AIM OF THE EXERCISE: Report every line of the entries that contains the word "Alternate".

(RECORDS SHOWN Opens)

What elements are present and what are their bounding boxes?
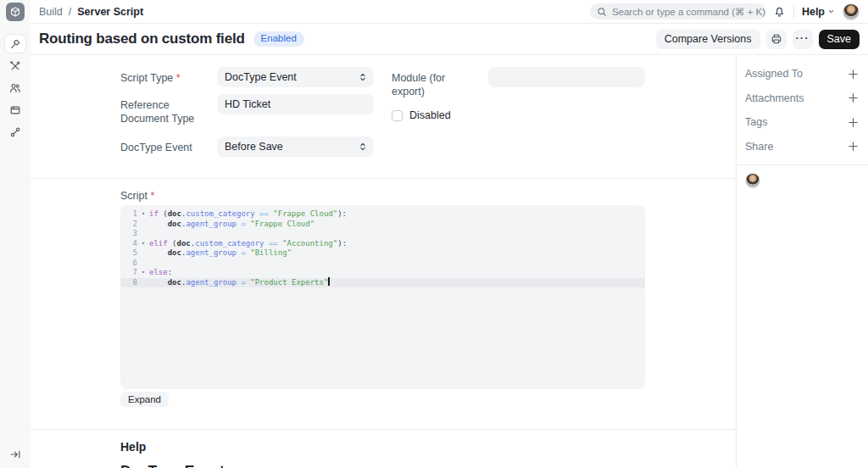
plus-icon[interactable]: [848, 117, 859, 128]
sidebar-item-assigned-to[interactable]: Assigned To: [737, 62, 868, 86]
script-field-label: Script *: [120, 190, 645, 202]
navbar-divider: [793, 5, 794, 18]
sidebar-item-label: Attachments: [745, 92, 804, 104]
status-badge: Enabled: [253, 31, 304, 47]
line-number: 8: [120, 278, 137, 288]
expand-sidebar-button[interactable]: [9, 448, 21, 460]
field-label: Reference Document Type: [120, 94, 217, 125]
breadcrumb-section[interactable]: Build: [39, 6, 63, 18]
field-script-type: Script Type * DocType Event: [120, 67, 374, 87]
field-reference-document-type: Reference Document Type HD Ticket: [120, 94, 374, 125]
code-line[interactable]: 2 doc.agent_group = "Frappe Cloud": [120, 220, 645, 230]
line-number: 1: [120, 209, 137, 220]
compare-versions-button[interactable]: Compare Versions: [656, 30, 760, 49]
sidebar-item-users[interactable]: [5, 79, 25, 97]
reference-document-type-value: HD Ticket: [225, 98, 270, 110]
text-cursor: [328, 277, 330, 286]
script-type-value: DocType Event: [225, 71, 297, 83]
notifications-button[interactable]: [773, 5, 786, 18]
top-navbar: Build / Server Script Search or type a c…: [31, 0, 868, 24]
hammer-icon: [9, 38, 21, 50]
doctype-event-select[interactable]: Before Save: [217, 136, 374, 157]
fold-arrow-icon[interactable]: ▾: [137, 239, 149, 249]
line-number: 3: [120, 229, 137, 239]
code-line-text: doc.agent_group = "Frappe Cloud": [149, 220, 314, 230]
sidebar-item-attachments[interactable]: Attachments: [737, 86, 868, 111]
sidebar-item-integrations[interactable]: [5, 123, 25, 141]
page-title: Routing based on custom field: [39, 31, 245, 47]
field-label: Module (for export): [392, 67, 488, 98]
user-avatar[interactable]: [843, 3, 860, 20]
disabled-checkbox[interactable]: Disabled: [392, 105, 451, 121]
plus-icon[interactable]: [848, 141, 859, 152]
line-number: 7: [120, 268, 137, 278]
script-type-select[interactable]: DocType Event: [217, 67, 374, 87]
code-line[interactable]: 6: [120, 259, 645, 269]
code-editor-lines: 1▾if (doc.custom_category == "Frappe Clo…: [120, 209, 645, 287]
field-disabled: Disabled: [392, 105, 645, 121]
module-input[interactable]: [488, 67, 645, 87]
field-module: Module (for export): [392, 67, 645, 98]
code-line[interactable]: 5 doc.agent_group = "Billing": [120, 248, 645, 259]
form-content: Script Type * DocType Event: [31, 55, 736, 468]
app-window: Build / Server Script Search or type a c…: [0, 0, 868, 468]
page-header: Routing based on custom field Enabled Co…: [31, 24, 868, 55]
code-line-text: if (doc.custom_category == "Frappe Cloud…: [149, 209, 347, 220]
code-editor[interactable]: 1▾if (doc.custom_category == "Frappe Clo…: [120, 205, 645, 389]
browser-window-icon: [9, 104, 21, 116]
line-number: 6: [120, 259, 137, 269]
users-icon: [9, 82, 21, 94]
code-line[interactable]: 1▾if (doc.custom_category == "Frappe Clo…: [120, 209, 645, 220]
sidebar-item-label: Assigned To: [745, 68, 803, 80]
field-label: Script Type *: [120, 67, 217, 85]
right-sidebar: Assigned To Attachments Tags: [736, 55, 868, 468]
plus-icon[interactable]: [848, 69, 859, 80]
help-label: Help: [802, 6, 825, 18]
save-button[interactable]: Save: [819, 30, 860, 49]
help-subheading: DocType Event: [120, 463, 645, 468]
code-line[interactable]: 8 doc.agent_group = "Product Experts": [120, 278, 645, 288]
help-menu-button[interactable]: Help: [802, 6, 835, 18]
select-updown-icon: [359, 142, 366, 152]
checkbox-label: Disabled: [409, 109, 451, 121]
sidebar-item-customize[interactable]: [5, 57, 25, 75]
search-placeholder: Search or type a command (⌘ + K): [612, 6, 765, 18]
doctype-event-value: Before Save: [225, 141, 283, 153]
field-label: DocType Event: [120, 136, 217, 154]
sidebar-item-tags[interactable]: Tags: [737, 110, 868, 135]
printer-icon: [771, 33, 782, 45]
select-updown-icon: [359, 72, 366, 82]
cube-icon: [9, 6, 21, 18]
bell-icon: [773, 5, 786, 18]
expand-editor-button[interactable]: Expand: [120, 392, 169, 407]
breadcrumb-page[interactable]: Server Script: [77, 6, 143, 18]
more-options-button[interactable]: ···: [793, 30, 813, 49]
sidebar-item-label: Share: [745, 141, 773, 153]
line-number: 2: [120, 220, 137, 230]
fold-arrow-icon[interactable]: ▾: [137, 209, 149, 220]
command-search-input[interactable]: Search or type a command (⌘ + K): [590, 3, 765, 20]
help-heading: Help: [120, 440, 645, 454]
code-line-text: else:: [149, 268, 172, 278]
field-doctype-event: DocType Event Before Save: [120, 136, 374, 157]
viewer-avatar[interactable]: [745, 173, 760, 188]
checkbox-box: [392, 110, 403, 121]
left-icon-strip: [0, 0, 31, 468]
crossed-tools-icon: [9, 60, 21, 72]
code-line[interactable]: 3: [120, 229, 645, 239]
sidebar-item-website[interactable]: [5, 101, 25, 119]
breadcrumb: Build / Server Script: [39, 6, 143, 18]
sidebar-item-share[interactable]: Share: [737, 135, 868, 159]
required-marker: *: [176, 72, 181, 84]
sidebar-item-build-tools[interactable]: [5, 35, 25, 53]
code-line-text: elif (doc.custom_category == "Accounting…: [149, 239, 347, 249]
app-logo[interactable]: [6, 3, 25, 21]
print-button[interactable]: [766, 30, 787, 49]
code-line[interactable]: 4▾elif (doc.custom_category == "Accounti…: [120, 239, 645, 249]
sidebar-item-label: Tags: [745, 116, 767, 128]
code-line[interactable]: 7▾else:: [120, 268, 645, 278]
fold-arrow-icon[interactable]: ▾: [137, 268, 149, 278]
reference-document-type-input[interactable]: HD Ticket: [217, 94, 374, 114]
plus-icon[interactable]: [848, 92, 859, 103]
line-number: 5: [120, 248, 137, 259]
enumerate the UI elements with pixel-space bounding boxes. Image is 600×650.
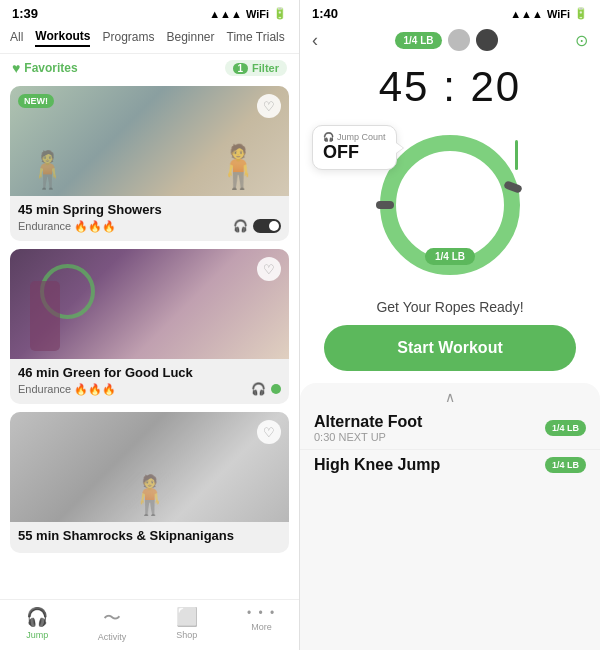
start-workout-button[interactable]: Start Workout — [324, 325, 576, 371]
tab-programs[interactable]: Programs — [102, 30, 154, 46]
status-time-right: 1:40 — [312, 6, 338, 21]
workout-list: NEW! ♡ 🧍 🧍 45 min Spring Showers Enduran… — [0, 82, 299, 599]
nav-item-activity[interactable]: 〜 Activity — [75, 606, 150, 642]
tab-workouts[interactable]: Workouts — [35, 29, 90, 47]
more-icon: • • • — [247, 606, 276, 620]
wifi-icon-right: WiFi — [547, 8, 570, 20]
weight-active[interactable]: 1/4 LB — [395, 32, 441, 49]
tab-all[interactable]: All — [10, 30, 23, 46]
figure-sitting-1: 🧍 — [25, 149, 70, 191]
shop-icon: ⬜ — [176, 606, 198, 628]
battery-icon-right: 🔋 — [574, 7, 588, 20]
card-title-green: 46 min Green for Good Luck — [18, 365, 281, 380]
headphones-icon-green: 🎧 — [251, 382, 266, 396]
upcoming-badge-1: 1/4 LB — [545, 420, 586, 436]
card-type-green: Endurance 🔥🔥🔥 — [18, 383, 116, 396]
upcoming-name-1: Alternate Foot — [314, 413, 422, 431]
signal-icon-right: ▲▲▲ — [510, 8, 543, 20]
right-panel: 1:40 ▲▲▲ WiFi 🔋 ‹ 1/4 LB ⊙ 45 : 20 🎧 Jum… — [300, 0, 600, 650]
card-info-shamrock: 55 min Shamrocks & Skipnanigans — [10, 522, 289, 553]
card-icons-green: 🎧 — [251, 382, 281, 396]
weight-dot-dark[interactable] — [476, 29, 498, 51]
upcoming-info-2: High Knee Jump — [314, 456, 440, 474]
active-dot-green — [271, 384, 281, 394]
fire-icons-green: 🔥🔥🔥 — [74, 383, 116, 396]
card-title-spring: 45 min Spring Showers — [18, 202, 281, 217]
nav-label-activity: Activity — [98, 632, 127, 642]
battery-icon-left: 🔋 — [273, 7, 287, 20]
rope-handle-left — [376, 201, 394, 209]
get-ready-text: Get Your Ropes Ready! — [300, 299, 600, 315]
status-time-left: 1:39 — [12, 6, 38, 21]
upcoming-info-1: Alternate Foot 0:30 NEXT UP — [314, 413, 422, 443]
rope-tail — [515, 140, 518, 170]
nav-item-jump[interactable]: 🎧 Jump — [0, 606, 75, 642]
figure-sitting-2: 🧍 — [212, 142, 264, 191]
nav-item-shop[interactable]: ⬜ Shop — [150, 606, 225, 642]
filter-label: Filter — [252, 62, 279, 74]
favorite-icon-spring[interactable]: ♡ — [257, 94, 281, 118]
filter-count: 1 — [233, 63, 249, 74]
status-icons-left: ▲▲▲ WiFi 🔋 — [209, 7, 287, 20]
nav-item-more[interactable]: • • • More — [224, 606, 299, 642]
jump-count-value: OFF — [323, 142, 386, 163]
upcoming-chevron[interactable]: ∧ — [300, 383, 600, 407]
jump-icon: 🎧 — [26, 606, 48, 628]
nav-label-shop: Shop — [176, 630, 197, 640]
card-meta-spring: Endurance 🔥🔥🔥 🎧 — [18, 219, 281, 233]
upcoming-sub-1: 0:30 NEXT UP — [314, 431, 422, 443]
tab-beginner[interactable]: Beginner — [166, 30, 214, 46]
favorite-icon-shamrock[interactable]: ♡ — [257, 420, 281, 444]
tab-time-trials[interactable]: Time Trials — [227, 30, 285, 46]
signal-icon: ▲▲▲ — [209, 8, 242, 20]
back-button[interactable]: ‹ — [312, 30, 318, 51]
card-meta-green: Endurance 🔥🔥🔥 🎧 — [18, 382, 281, 396]
heart-icon: ♥ — [12, 60, 20, 76]
favorites-label: Favorites — [24, 61, 77, 75]
upcoming-name-2: High Knee Jump — [314, 456, 440, 474]
upcoming-badge-2: 1/4 LB — [545, 457, 586, 473]
settings-icon[interactable]: ⊙ — [575, 31, 588, 50]
card-info-spring: 45 min Spring Showers Endurance 🔥🔥🔥 🎧 — [10, 196, 289, 241]
card-title-shamrock: 55 min Shamrocks & Skipnanigans — [18, 528, 281, 543]
weight-dot-gray[interactable] — [448, 29, 470, 51]
rope-handle-right — [503, 181, 523, 195]
workout-card-green[interactable]: ♡ 46 min Green for Good Luck Endurance 🔥… — [10, 249, 289, 404]
workout-card-shamrock[interactable]: ♡ 🧍 55 min Shamrocks & Skipnanigans — [10, 412, 289, 553]
nav-tabs: All Workouts Programs Beginner Time Tria… — [0, 25, 299, 54]
legs-silhouette — [30, 281, 60, 351]
nav-label-more: More — [251, 622, 272, 632]
card-type-spring: Endurance 🔥🔥🔥 — [18, 220, 116, 233]
right-header: ‹ 1/4 LB ⊙ — [300, 25, 600, 57]
favorite-icon-green[interactable]: ♡ — [257, 257, 281, 281]
rope-weights: 1/4 LB — [395, 29, 497, 51]
new-badge: NEW! — [18, 94, 54, 108]
upcoming-item-1: Alternate Foot 0:30 NEXT UP 1/4 LB — [300, 407, 600, 449]
filter-button[interactable]: 1 Filter — [225, 60, 287, 76]
nav-label-jump: Jump — [26, 630, 48, 640]
wifi-icon: WiFi — [246, 8, 269, 20]
toggle-spring[interactable] — [253, 219, 281, 233]
activity-icon: 〜 — [103, 606, 121, 630]
headphones-small-icon: 🎧 — [323, 132, 334, 142]
timer-display: 45 : 20 — [300, 57, 600, 115]
favorites-button[interactable]: ♥ Favorites — [12, 60, 78, 76]
headphones-icon-spring: 🎧 — [233, 219, 248, 233]
card-info-green: 46 min Green for Good Luck Endurance 🔥🔥🔥… — [10, 359, 289, 404]
tooltip-label: 🎧 Jump Count — [323, 132, 386, 142]
status-bar-right: 1:40 ▲▲▲ WiFi 🔋 — [300, 0, 600, 25]
tooltip-arrow-inner — [396, 143, 403, 153]
rope-area: 🎧 Jump Count OFF 1/4 LB — [300, 115, 600, 295]
upcoming-section: ∧ Alternate Foot 0:30 NEXT UP 1/4 LB Hig… — [300, 383, 600, 650]
left-panel: 1:39 ▲▲▲ WiFi 🔋 All Workouts Programs Be… — [0, 0, 300, 650]
filter-bar: ♥ Favorites 1 Filter — [0, 54, 299, 82]
jump-count-tooltip[interactable]: 🎧 Jump Count OFF — [312, 125, 397, 170]
rope-weight-label: 1/4 LB — [425, 248, 475, 265]
workout-card-spring[interactable]: NEW! ♡ 🧍 🧍 45 min Spring Showers Enduran… — [10, 86, 289, 241]
status-bar-left: 1:39 ▲▲▲ WiFi 🔋 — [0, 0, 299, 25]
jumper-silhouette: 🧍 — [126, 473, 173, 517]
fire-icons-spring: 🔥🔥🔥 — [74, 220, 116, 233]
card-icons-spring: 🎧 — [233, 219, 281, 233]
bottom-nav: 🎧 Jump 〜 Activity ⬜ Shop • • • More — [0, 599, 299, 650]
upcoming-item-2: High Knee Jump 1/4 LB — [300, 449, 600, 480]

(RECORDS SHOWN Closes)

RESPONSE:
upcoming-name-1: Alternate Foot — [314, 413, 422, 431]
upcoming-info-1: Alternate Foot 0:30 NEXT UP — [314, 413, 422, 443]
upcoming-item-1: Alternate Foot 0:30 NEXT UP 1/4 LB — [300, 407, 600, 449]
upcoming-section: ∧ Alternate Foot 0:30 NEXT UP 1/4 LB Hig… — [300, 383, 600, 650]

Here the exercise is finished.